The Ultimate Email Life Hack: It’s Time.

The Ultimate Email Life Hack Time

Have you ever seen a TV show or a movie and thought, “Holy crap, this is totally my life. It’s like the writers must be stalking me and my friends!”?

This has in fact never happened to me. But I did get a similar feeling when I read Zach Hanlon’s fantastic new article at Fast Company, “The Only Five Email Folders Your Inbox Will Ever Need“: “Holy crap, this is totally Timyo! It’s like Fast Company must be stalking Fabrice and Alfred!”

The title pretty much says it all, as the article delineates an easy and effective way to organize email. So what’s the trick? Per the author, it’s ditching subjects for deadlines:

The biggest mistake, in my experience, is creating folders based on topics. Emails, like meetings, rarely stay on track.

So if topic-based folders are the wrong way to go, what’s the right way?

Sorting your emails by time!

The italics are because if this isn’t your very first visit to timyo.com (and if it is, welcome!), you’ll know that fixing email with time is kind of our whole thing.

Fixing Email With Time

Hanlon’s five-folder system (the five folders, FYI, are “Inbox”, “Today”, “This Week”, “This Month/Quarter”, and, well, “FYI”) is a pretty decent approximation of how Timyo’s own inbox works, with one major difference.

With Timyo, when you receive an email from someone who doesn’t use Timyo (yet!), you simply swipe left and schedule it accordingly—

Email Life Hack Timyo Swipe Left Screenshot

—And it magically appears in the appropriate folder.

However, when you receive an email from someone else who is using Timyo, they will have included their expectations in the header—

Email Life Hack Timyo Header Example

—And the Timyo-sent email will automatically show up in the right folder:

Email Life Hack Timyo Today Folder

Voilà.

Not Just When, But What

Hanlon’s FYI folder is also a good idea, and also improved upon for Timyo users, since Timyo email lets you as a sender not only say when you want a response, but whether you want a response at all.

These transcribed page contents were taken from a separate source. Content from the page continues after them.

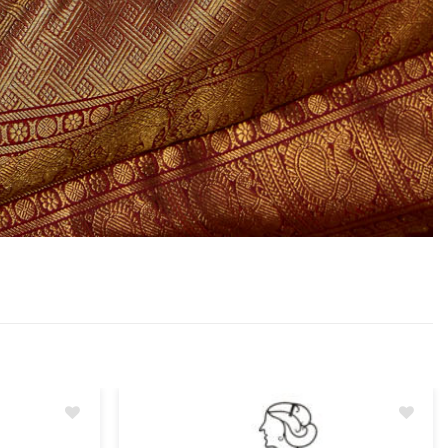
Add
Add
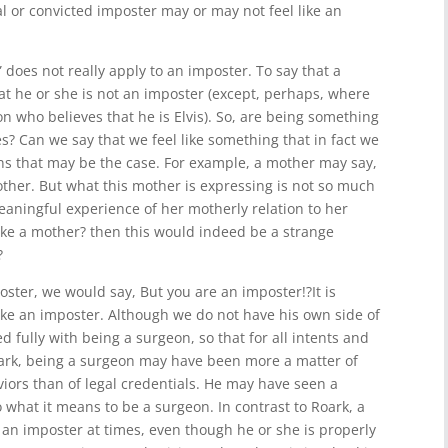
al or convicted imposter may or may not feel like an
 does not really apply to an imposter. To say that a
at he or she is not an imposter (except, perhaps, where
n who believes that he is Elvis). So, are being something
s? Can we say that we feel like something that in fact we
ns that may be the case. For example, a mother may say,
other. But what this mother is expressing is not so much
aningful experience of her motherly relation to her
 like a mother? then this would indeed be a strange
?
mposter, we would say, But you are an imposter!?It is
like an imposter. Although we do not have his own side of
d fully with being a surgeon, so that for all intents and
oark, being a surgeon may have been more a matter of
iors than of legal credentials. He may have seen a
 what it means to be a surgeon. In contrast to Roark, a
an imposter at times, even though he or she is properly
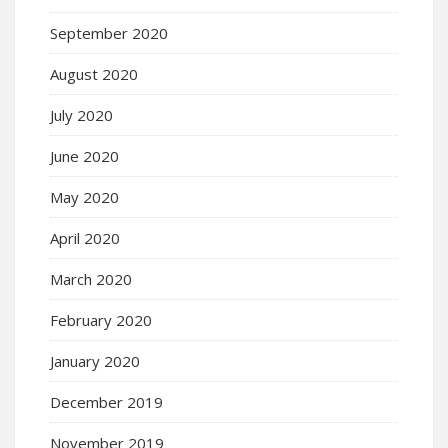
September 2020
August 2020
July 2020
June 2020
May 2020
April 2020
March 2020
February 2020
January 2020
December 2019
November 2019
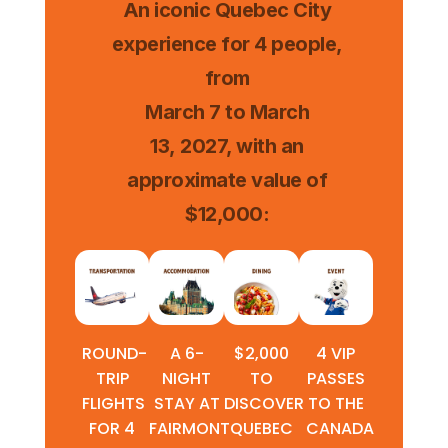
An iconic Quebec City
experience for 4 people,
from
March 7 to March
13, 2027, with an
approximate value of
$12,000:
ROUND-
A 6-
$2,000
4 VIP
TRIP
NIGHT
TO
PASSES
FLIGHTS
STAY AT
DISCOVER
TO THE
FOR 4
FAIRMONT
QUEBEC
CANADA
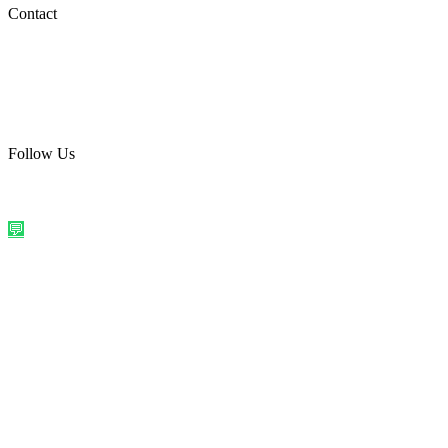
Social Media
Contact
care@quirkyprint.in
+91 93115 91910
Ships across India. Free on prepaid orders above ₹499.
Follow Us
@quirkyprintindia
WhatsApp Us
©
2026
Quirky Prints India. All rights reserved.
Made with love in
India
💬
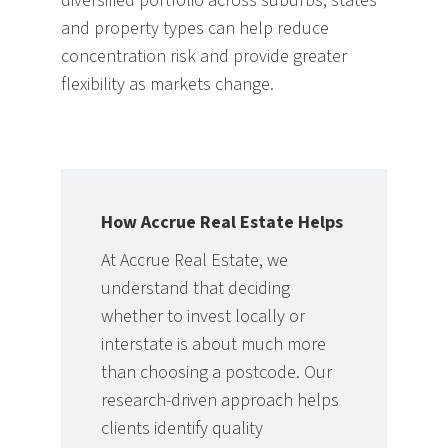
diversified portfolio across suburbs, states
and property types can help reduce
concentration risk and provide greater
flexibility as markets change.
How Accrue Real Estate Helps
A
t Accrue Real Estate, we
understand that deciding
whether to invest locally or
interstate is about much more
than choosing a postcode. Our
research-driven approach helps
clients identify quality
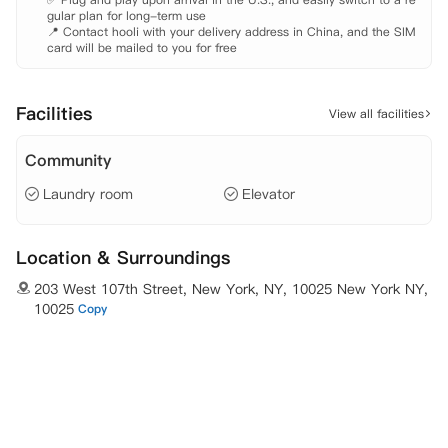
gular plan for long-term use

📍 Contact hooli with your delivery address in China, and the SIM 
card will be mailed to you for free
Facilities
View all facilities
Community
Laundry room
Elevator
Location & Surroundings
203 West 107th Street, New York, NY, 10025 New York NY,
10025
Copy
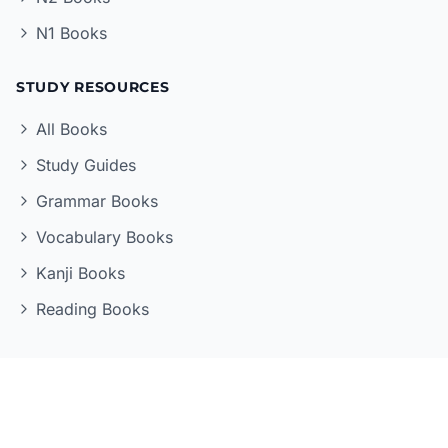
N1 Books
STUDY RESOURCES
All Books
Study Guides
Grammar Books
Vocabulary Books
Kanji Books
Reading Books
LEARNING TOOLS
Quizzes
Flashcards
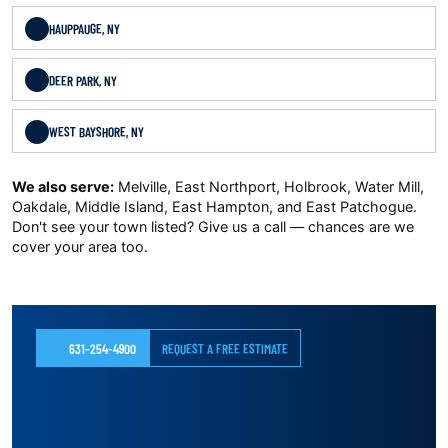
HAUPPAUGE, NY
DEER PARK, NY
WEST BAYSHORE, NY
We also serve:
Melville, East Northport, Holbrook, Water Mill,
Oakdale, Middle Island, East Hampton, and East Patchogue.
Don't see your town listed? Give us a call — chances are we
cover your area too.
631-254-4900
REQUEST A FREE ESTIMATE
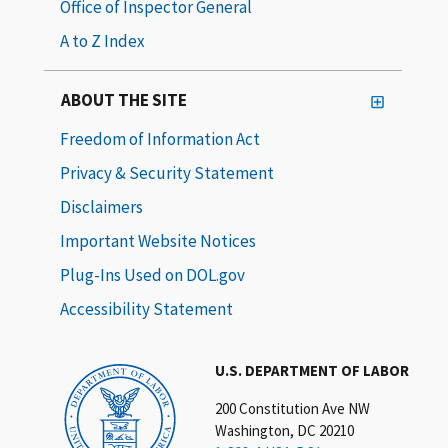
Office of Inspector General
A to Z Index
ABOUT THE SITE
Freedom of Information Act
Privacy & Security Statement
Disclaimers
Important Website Notices
Plug-Ins Used on DOL.gov
Accessibility Statement
U.S. DEPARTMENT OF LABOR
200 Constitution Ave NW
Washington, DC 20210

You can also let your recipients know that you’d just like them to read an email (the default selection for people who are Cc’d) or that your email is requesting an action:

Email Life Hack Timyo Send Expectation Menu

Today, or Not Today…

The whole article is worth a read, but I in particular liked the author’s litmus test for whether an email really belonged in the “Today” folder:

My rule is simple: If my wife asked me to come home early and I was willing to leave emails in the “Today” folder, that doesn’t mean I need to blast through them once I get home—it means those emails didn’t belong in that folder to begin with. I try and limit “Today” emails to messages involving customers, my boss, and urgent projects.

We’ve talked recently and not-so-recently about work-life boundaries, so I like that Hanlon’s example includes setting a clear line for himself.

It seems like more and more people are realizing that the email status quo is untenable, and that time is the way to fix it. I’m excited, and hopeful, that Timyo gets to play a key role in that revolution.